夜が明けると、蝉が競うように鳴き始める。涼しい早朝、花を持って墓参りに出かける。墓に花を活けた。墓地の中の通路にアブラゼミが横たわっていた。たった今、舞い落ちて来たかのようだった。
セミの一種。夏、最も普通にみられ、体長は翅(はね)の先まで約五・五センチ。翅は赤褐色で、油の染みたような紋がある。幼虫は地中で育ち、七年目に地上に出て羽化し、成虫の寿命は一、二週間。あかぜみ。あきぜみ。じいじいぜみ。 『大辞泉』
蝉を見つめていると、志賀直哉の『城の崎にて』の蜂の死のことを思い出したりする。
夜、NHKのETV特集で「戦争へのまなざし〜映画作家・黒木和雄の世界〜」という番組を観た。
『紙屋悦子の青春』という映画を、四月に完成させた直後に亡くなられた黒木和雄監督の戦争をえがいた四本の映画をめぐって、関係者の証言で黒木さんの戦争への思いがどんなものだったのかを探ってゆく。ふーむ。
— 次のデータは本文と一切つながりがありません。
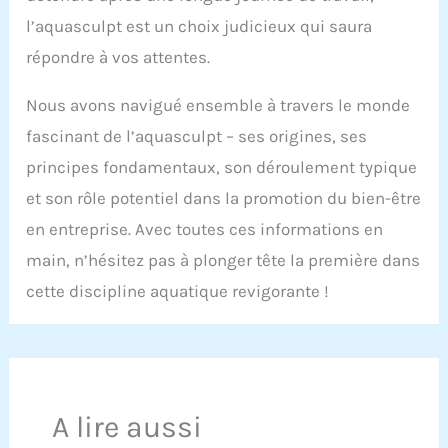
l’aquasculpt est un choix judicieux qui saura
répondre à vos attentes.
Nous avons navigué ensemble à travers le monde
fascinant de l’aquasculpt – ses origines, ses
principes fondamentaux, son déroulement typique
et son rôle potentiel dans la promotion du bien-être
en entreprise. Avec toutes ces informations en
main, n’hésitez pas à plonger tête la première dans
cette discipline aquatique revigorante !
A lire aussi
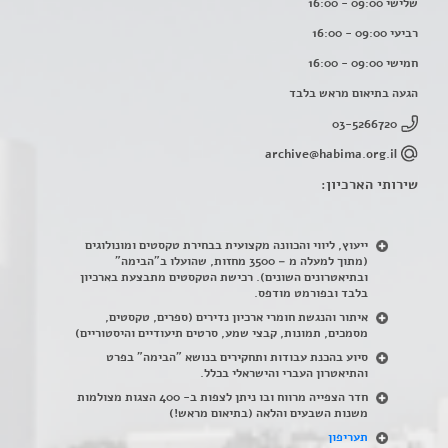
שלישי 09:00 - 16:00
רביעי 09:00 - 16:00
חמישי 09:00 - 16:00
הגעה בתיאום מראש בלבד
03-5266720
archive@habima.org.il
שירותי הארכיון:
ייעוץ, ליווי והכוונה מקצועית בבחירת טקסטים ומונולוגים
(מתוך למעלה מ – 3500 מחזות, שהועלו ב"הבימה"
ובתיאטרונים השונים). רכישת הטקסטים מתבצעת בארכיון
בלבד ובפורמט מודפס.
איתור והנגשת חומרי ארכיון נדירים
(
ספרים, טקסטים,
מסמכים, תמונות, קבצי שמע, סרטים תיעודיים והיסטוריים)
סיוע בהכנת עבודות ותחקירים בנושא "הבימה" בפרט
והתיאטרון העברי והישראלי בכלל
.
חדר הצפייה מרווח ובו ניתן לצפות ב- 400 הצגות מצולמות
משנות השבעים והלאה (בתיאום מראש!)
תעריפון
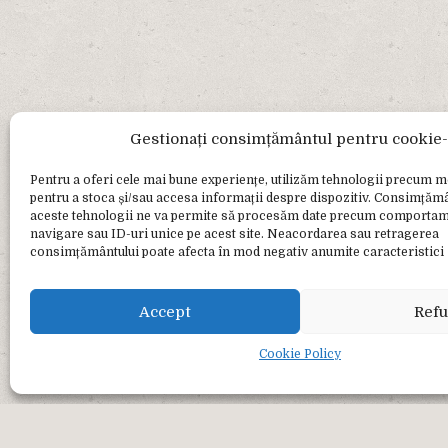
Gestionați consimțământul pentru cookie-
Pentru a oferi cele mai bune experiențe, utilizăm tehnologii precum 
pentru a stoca și/sau accesa informații despre dispozitiv. Consimțăm
aceste tehnologii ne va permite să procesăm date precum comportam
navigare sau ID-uri unice pe acest site. Neacordarea sau retragerea
consimțământului poate afecta în mod negativ anumite caracteristici ș
Accept
Refu
Cookie Policy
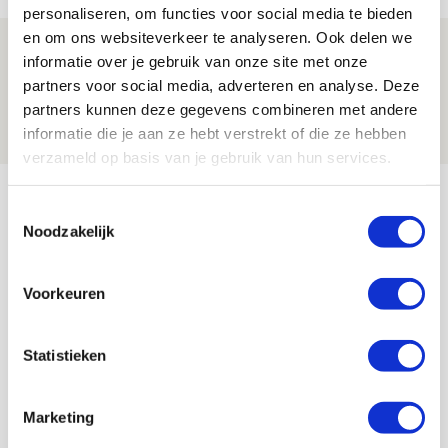
personaliseren, om functies voor social media te bieden
en om ons websiteverkeer te analyseren. Ook delen we
Drie dingen die je moet weten over
informatie over je gebruik van onze site met onze
Ajax - Shelbourne
partners voor social media, adverteren en analyse. Deze
partners kunnen deze gegevens combineren met andere
06 AUGUSTUS 2026 - 09:33
informatie die je aan ze hebt verstrekt of die ze hebben
NIEUWS
verzameld op basis van je gebruik van hun services.
Bekijk meer
Toestemmingsselectie
AGENDA
Noodzakelijk
Selectiedag ballenjongens/-meiden
23
Voorkeuren
[VOL]
AUG
Statistieken
11
Geef Mij Maar Amsterdam
SEP
Marketing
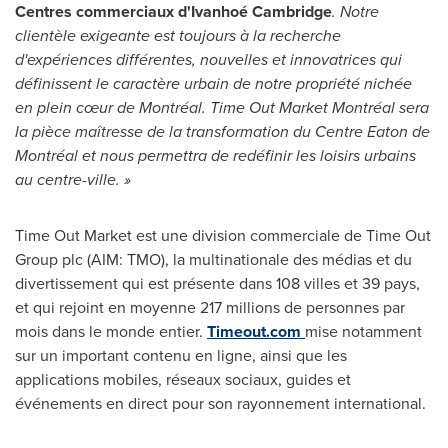
Centres commerciaux d'Ivanhoé
Cambridge
. Notre
clientèle exigeante est toujours à la recherche
d'expériences différentes, nouvelles et innovatrices qui
définissent le caractère urbain de notre propriété nichée
en plein cœur de Montréal. Time Out Market Montréal sera
la pièce maîtresse de la transformation du Centre Eaton de
Montréal et nous permettra de redéfinir les loisirs urbains
au centre-ville. »
Time Out Market est une division commerciale de Time Out
Group plc (AIM: TMO), la multinationale des médias et du
divertissement qui est présente dans 108 villes et 39 pays,
et qui rejoint en moyenne 217 millions de personnes par
mois dans le monde entier.
Timeout.com
mise notamment
sur un important contenu en ligne, ainsi que les
applications mobiles, réseaux sociaux, guides et
événements en direct pour son rayonnement international.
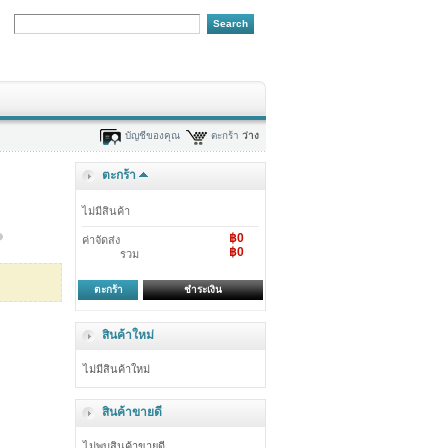
บัญชีของคุณ
ตะกร้า
ว่าง
ตะกร้า
ไม่มีสินค้า
฿0
ค่าจัดส่ง
฿0
รวม
ตะกร้า
ชำระเงิน
สินค้าใหม่
ไม่มีสินค้าใหม่
สินค้าขายดี
ไม่พบสินค้าขายดี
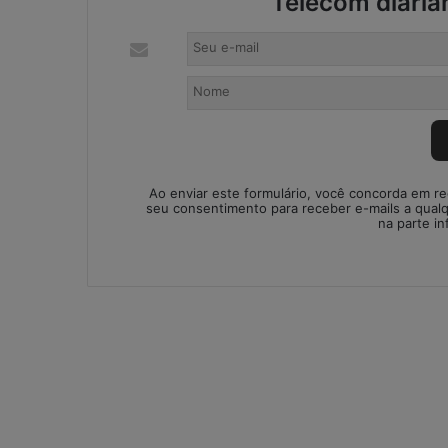
Telecom diaria
:
s
o
l
u
ç
ã
o
i
Ao enviar este formulário, você concorda em r
m
seu consentimento para receber e-mails a qual
na parte in
p
r
o
v
i
s
a
d
a
o
u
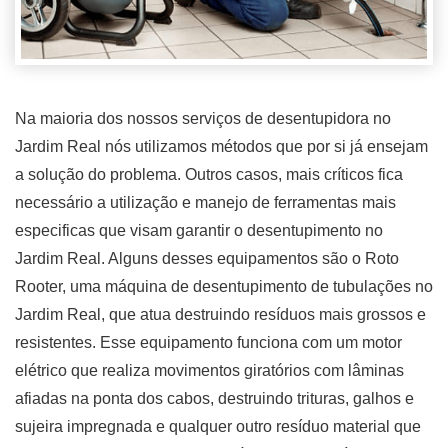
Na maioria dos nossos serviços de desentupidora no
Jardim Real nós utilizamos métodos que por si já ensejam
a solução do problema. Outros casos, mais críticos fica
necessário a utilização e manejo de ferramentas mais
especificas que visam garantir o desentupimento no
Jardim Real. Alguns desses equipamentos são o Roto
Rooter, uma máquina de desentupimento de tubulações no
Jardim Real, que atua destruindo resíduos mais grossos e
resistentes. Esse equipamento funciona com um motor
elétrico que realiza movimentos giratórios com lâminas
afiadas na ponta dos cabos, destruindo trituras, galhos e
sujeira impregnada e qualquer outro resíduo material que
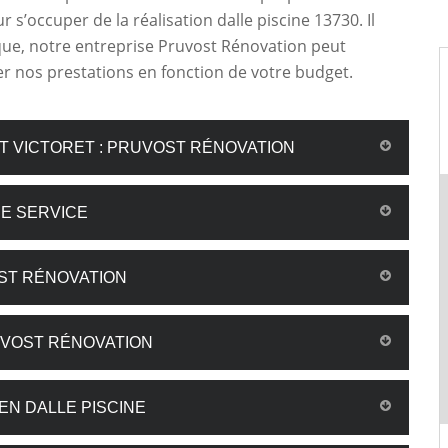
 s’occuper de la réalisation dalle piscine 13730. Il
que, notre entreprise Pruvost Rénovation peut
 nos prestations en fonction de votre budget.
NT VICTORET : PRUVOST RÉNOVATION
E SERVICE
ST RÉNOVATION
RUVOST RÉNOVATION
EN DALLE PISCINE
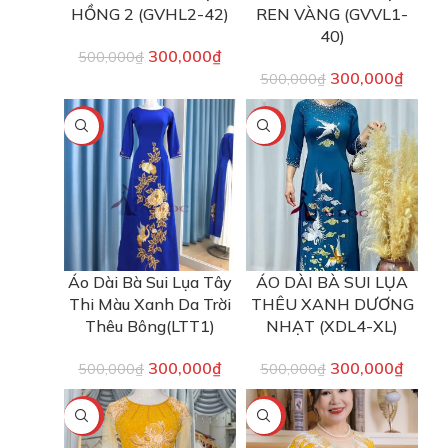
HỒNG 2 (GVHL2-42)
REN VÀNG (GVVL1-
40)
300,000
₫
500,000
₫
300,000
₫
500,000
₫
-40%
-40%
Áo Dài Bà Sui Lụa Tây
ÁO DÀI BÀ SUI LỤA
Thi Màu Xanh Da Trời
THÊU XANH DƯƠNG
Thêu Bông(LTT1)
NHẠT (XDL4-XL)
300,000
₫
300,000
₫
500,000
₫
500,000
₫
-40%
-40%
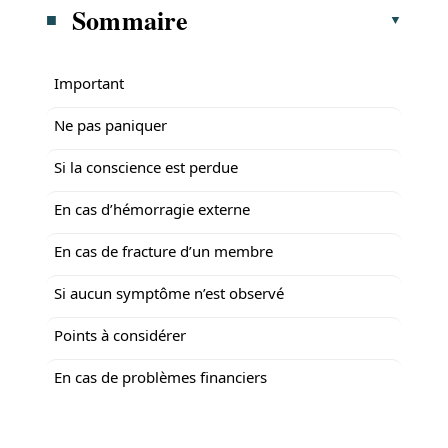
Sommaire
Important
Ne pas paniquer
Si la conscience est perdue
En cas d’hémorragie externe
En cas de fracture d’un membre
Si aucun symptôme n’est observé
Points à considérer
En cas de problèmes financiers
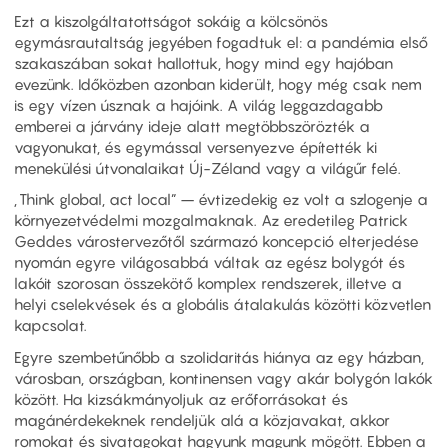
Ezt a kiszolgáltatottságot sokáig a kölcsönös
egymásrautaltság jegyében fogadtuk el: a pandémia első
szakaszában sokat hallottuk, hogy mind egy hajóban
evezünk. Időközben azonban kiderült, hogy még csak nem
is egy vízen úsznak a hajóink. A világ leggazdagabb
emberei a járvány ideje alatt megtöbbszörözték a
vagyonukat, és egymással versenyezve építették ki
menekülési útvonalaikat Új-Zéland vagy a világűr felé.
„Think global, act local” – évtizedekig ez volt a szlogenje a
környezetvédelmi mozgalmaknak. Az eredetileg Patrick
Geddes várostervezőtől származó koncepció elterjedése
nyomán egyre világosabbá váltak az egész bolygót és
lakóit szorosan összekötő komplex rendszerek, illetve a
helyi cselekvések és a globális átalakulás közötti közvetlen
kapcsolat.
Egyre szembetűnőbb a szolidaritás hiánya az egy házban,
városban, országban, kontinensen vagy akár bolygón lakók
között. Ha kizsákmányoljuk az erőforrásokat és
magánérdekeknek rendeljük alá a közjavakat, akkor
romokat és sivatagokat hagyunk magunk mögött. Ebben a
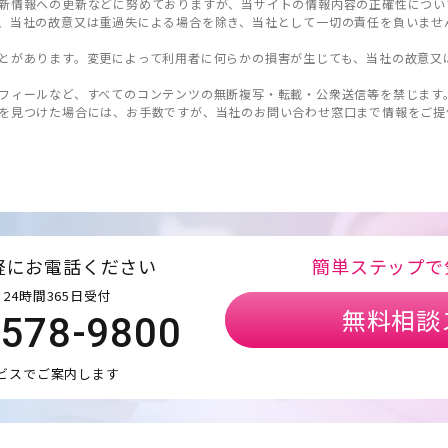
新情報への更新などに努めておりますが、当サイトの情報内容の正確性につい
、当社の故意又は重過失による場合を除き、当社として一切の責任を負いませ
とがあります。変更によって利用者に何らかの損害が生じても、当社の故意又
フィールなど、すべてのコンテンツの無断複写・転載・公衆送信等を禁じます
を見つけた場合には、お手数ですが、当社のお問い合わせ窓口まで情報をご提
軽にお電話ください
簡単ステップで
24時間365日受付
無料相談
5578-9800
ビスでご案内します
大変に興味深い話が聞けた。
『紙屋悦子の青春』で鹿児島弁で原田知世らが話す場面の撮影風景を見ていると、『父と暮せば』の広島弁を話す場面の撮影風景も,あのようだったのかな。
そういえば、『父と暮せば』で宮沢りえの話す広島弁は、とてもきれいな広島弁だったので驚いた。